**Work item**
Leaving the images out, output each entry below exactly.

**Provided entries**
▽

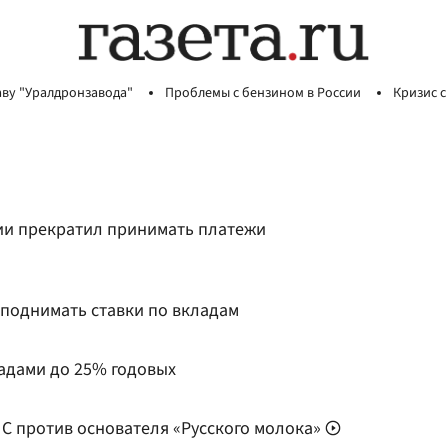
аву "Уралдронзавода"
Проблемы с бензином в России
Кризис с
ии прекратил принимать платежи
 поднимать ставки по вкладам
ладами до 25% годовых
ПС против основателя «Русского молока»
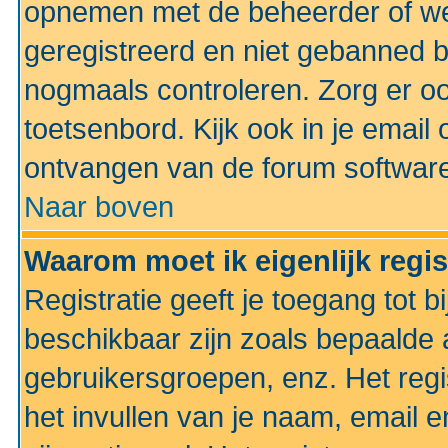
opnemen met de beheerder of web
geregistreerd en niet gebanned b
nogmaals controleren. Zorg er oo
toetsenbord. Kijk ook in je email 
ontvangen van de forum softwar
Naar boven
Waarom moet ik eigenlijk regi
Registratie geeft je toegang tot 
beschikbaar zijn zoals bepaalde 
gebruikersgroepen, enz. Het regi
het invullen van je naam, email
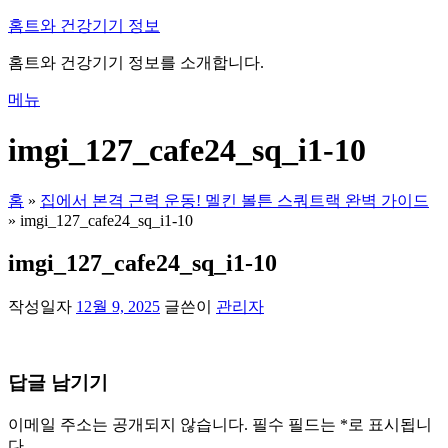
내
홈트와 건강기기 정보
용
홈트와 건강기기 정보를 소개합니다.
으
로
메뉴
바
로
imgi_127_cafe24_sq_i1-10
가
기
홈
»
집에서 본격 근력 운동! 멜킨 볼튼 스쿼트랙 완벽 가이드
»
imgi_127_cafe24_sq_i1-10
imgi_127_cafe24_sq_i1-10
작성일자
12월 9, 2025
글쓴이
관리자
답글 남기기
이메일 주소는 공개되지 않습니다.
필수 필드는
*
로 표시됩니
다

△

**Exercise output**
аву "Уралдронзавода"
Проблемы с бензином в России
Кризис с
ии прекратил принимать платежи
 поднимать ставки по вкладам
ладами до 25% годовых
ПС против основателя «Русского молока»
opnemen met de beheerder of web
geregistreerd en niet gebanned b
nogmaals controleren. Zorg er oo
toetsenbord. Kijk ook in je email 
ontvangen van de forum softwar
Naar boven
Waarom moet ik eigenlijk regi
Registratie geeft je toegang tot 
beschikbaar zijn zoals bepaalde 
gebruikersgroepen, enz. Het regi
het invullen van je naam, email
내
홈트와 건강기기 정보
용
홈트와 건강기기 정보를 소개합니다.
으
로
메뉴
바
로
imgi_127_cafe24_sq_i1-10
가
기
홈
»
집에서 본격 근력 운동! 멜킨 볼튼 스쿼트랙 완벽 가이드
»
imgi_127_cafe24_sq_i1-10
imgi_127_cafe24_sq_i1-10
작성일자
12월 9, 2025
글쓴이
관리자
답글 남기기
이메일 주소는 공개되지 않습니다.
필수 필드는
*
로 표시됩니
다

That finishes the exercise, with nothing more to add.